Commonly used in networks as MobileNet and Xception, the depthwise separable convolutions consists of two steps: depthwise convolutions and 1×1 convolutions.

## Standard convolution

Before describing the depthwise separable convolution, it is worth revisiting the typical convolution. For a concrete example, let’s say an input layer of size 7×7×3 (height×width×channels), and 128 filters of size 3×3×3, after applying one filter, the output layer is of size 5×5×1 (only 1 channel), and grouped up with the 128 filters, 5×5×128.

```
# Input volume with depth 3 and outputs 128 kernels
# Uses 3×3 convolutional kernel
conv_layer = nn.Conv2d(in_channels=3, out_channels=128, kernel_size=3)
```

## Depthwise Separable Convolutions

Let’s see how we can achieve the same transformation as the standard convolution.

We **first** apply depthwise convolution to the input layer.
Instead of using a single filter of size 3×3×3, we will use 3 kernels separately.
Each filter has a size of 3×3×**1**, each kernel convolves with
1 channel of the input layer (1 channel only, not all channels!).
Each such convolution, in the example, will provide a map of size 5×5×1, and
**we will stack them** to create a 5×5×3 image. We shrunk the spatial dimension,
**but the depth is still the same as before**.

Then, it’s time for the **second** step, extend the depth by applying 1×1 convolutions,
as many as the depth we want to achieve, as for the example 128 filters.

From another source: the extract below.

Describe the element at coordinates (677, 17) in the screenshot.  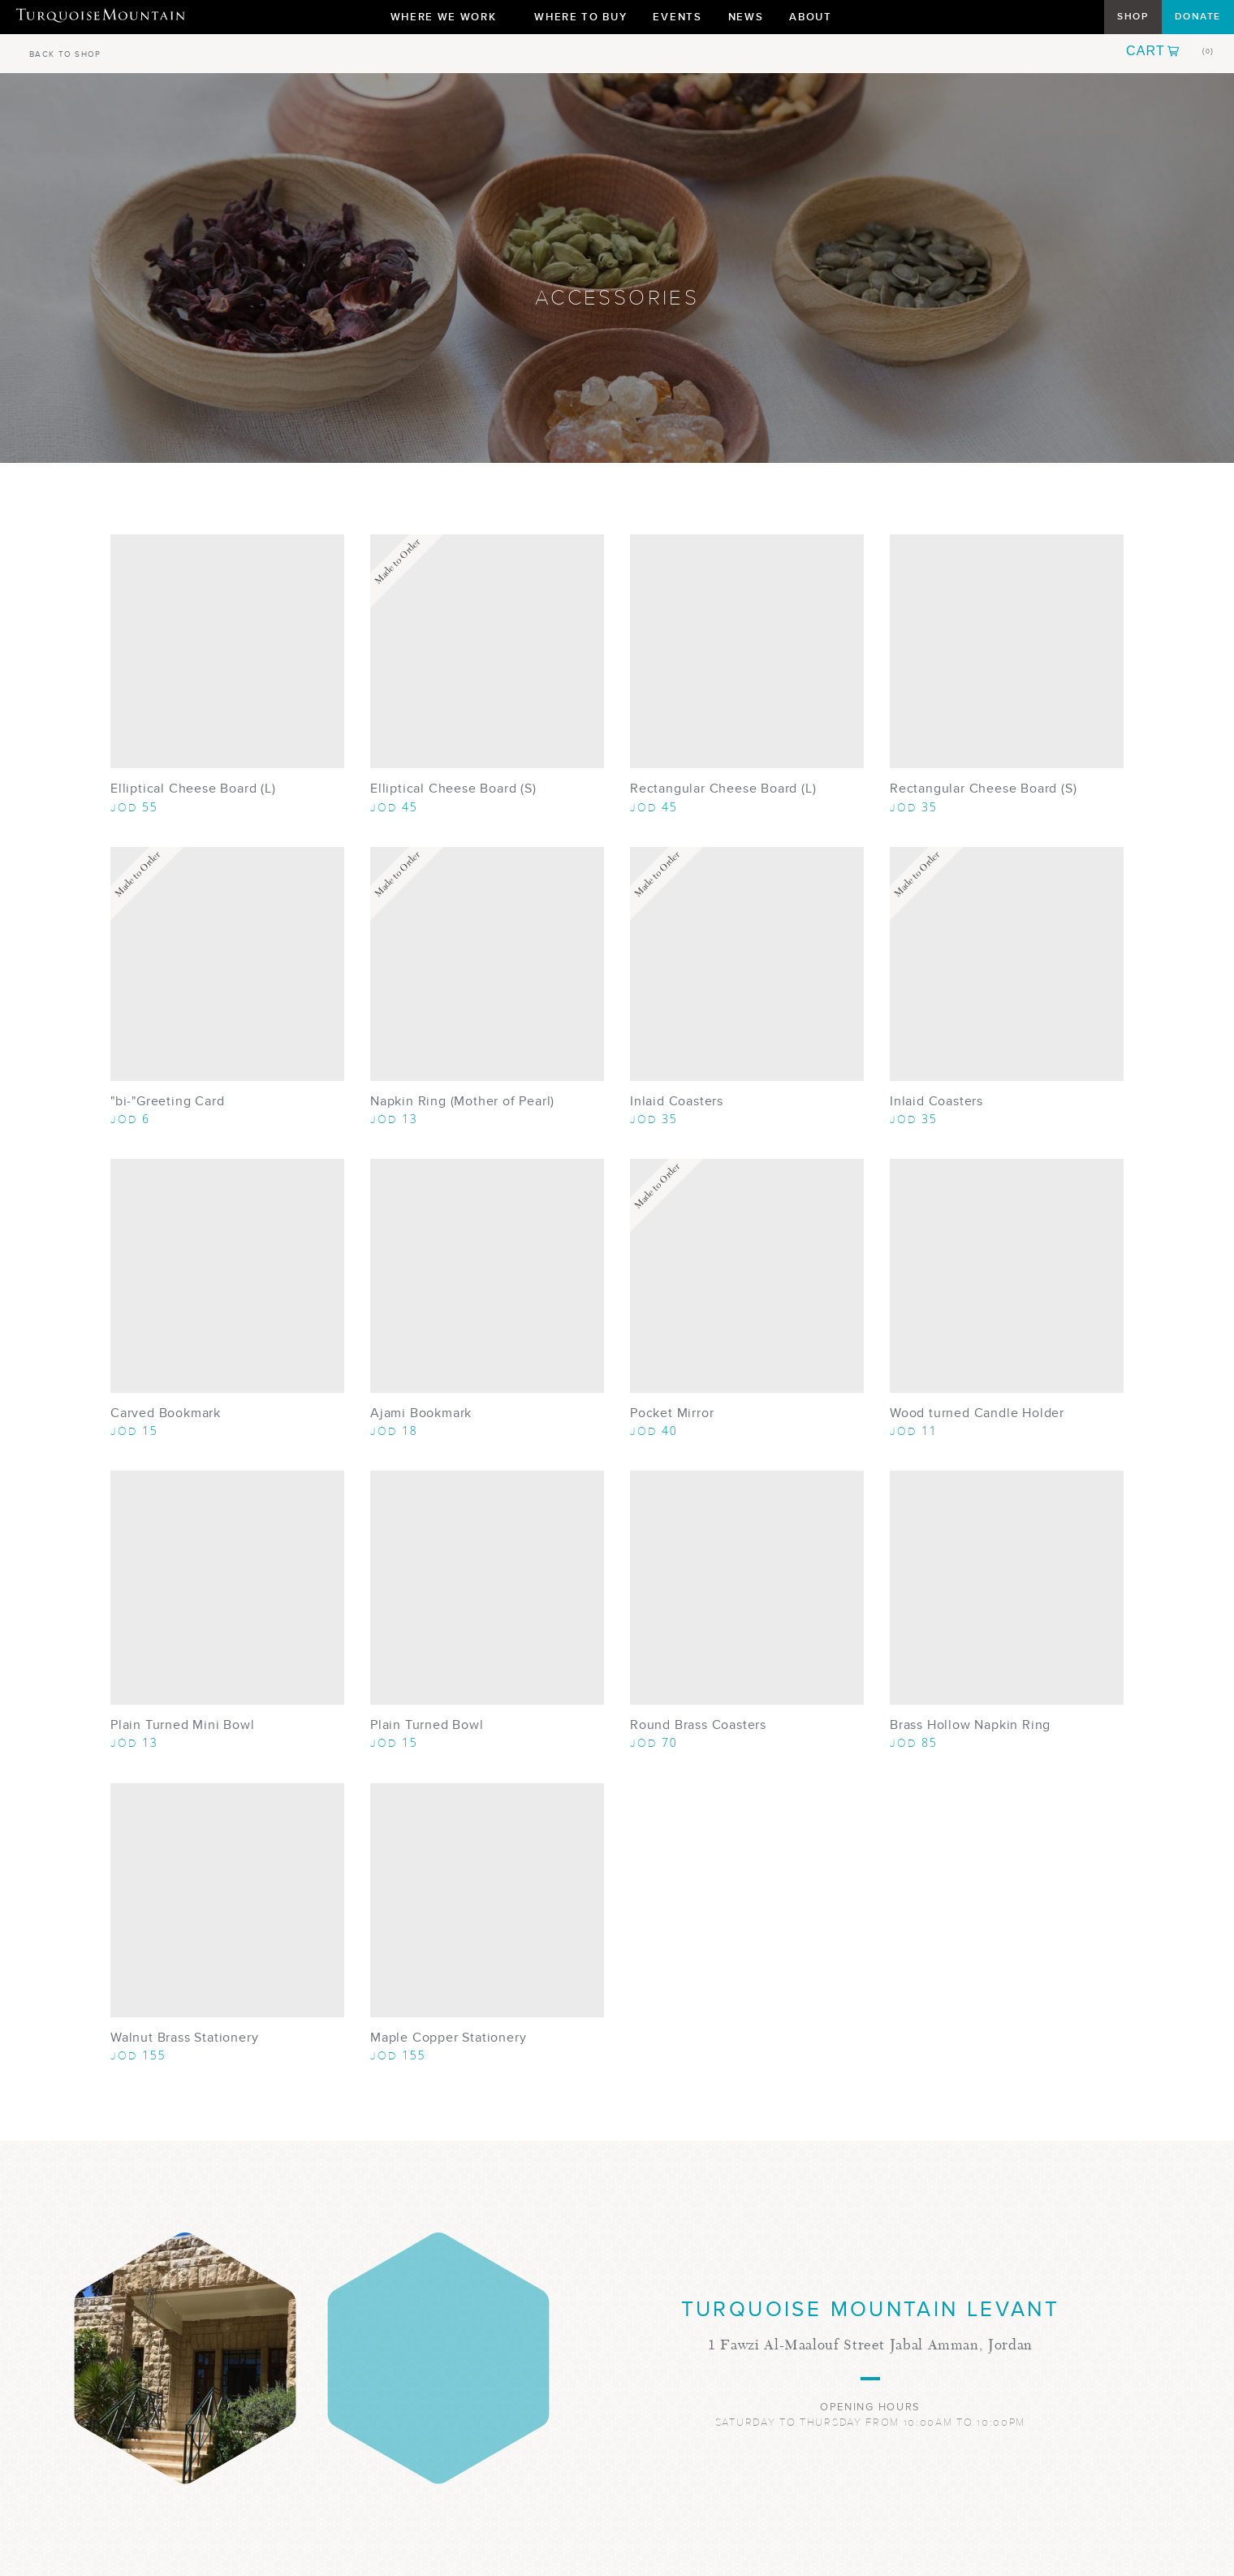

With these steps, we also (as in the standard convolution) transform the input layer 7×7×3 into the output layer 5×5×128 as for the standard convolution. The overall process of the depthwise separable convolution would be:

```
# Define depthwise separable convolutional layer
# Note how we use the groups parameter: At groups equals to in_channels,
# each input channel is convolved with its own set of filters
depthwise_conv_layer = nn.Conv2d(in_channels=3, out_channels=3, kernel_size=3, groups=3)
pointwise_conv_layer = nn.Conv2d(in_channels=3, out_channels=128, kernel_size=1)
```

The advantage of doing depthwise separable convolutions is the **efficiency**.
One needs much less operations for depthwise separable convolutions compared to standard convolutions.

Meanwhile for the standard convolutions we need to move 128 filters with
dimensionality 3×3×3 around the input 5×5 times, i.e., $128×3×3×3×5×5 =$ **86400 multiplications**,
the depthwise separable convolution uses 3 kernels 3×3×1 that moves 5×5 times, and
after that, 128 filters of dimensionality 1×1×3 that moves 5×5 times over the previous output,
i.e., $1×3×3×3×5×5 + 128×1×1×3×5×5 =$ **9600 multiplications**,
only about the 12% of the cost of the standard convolution.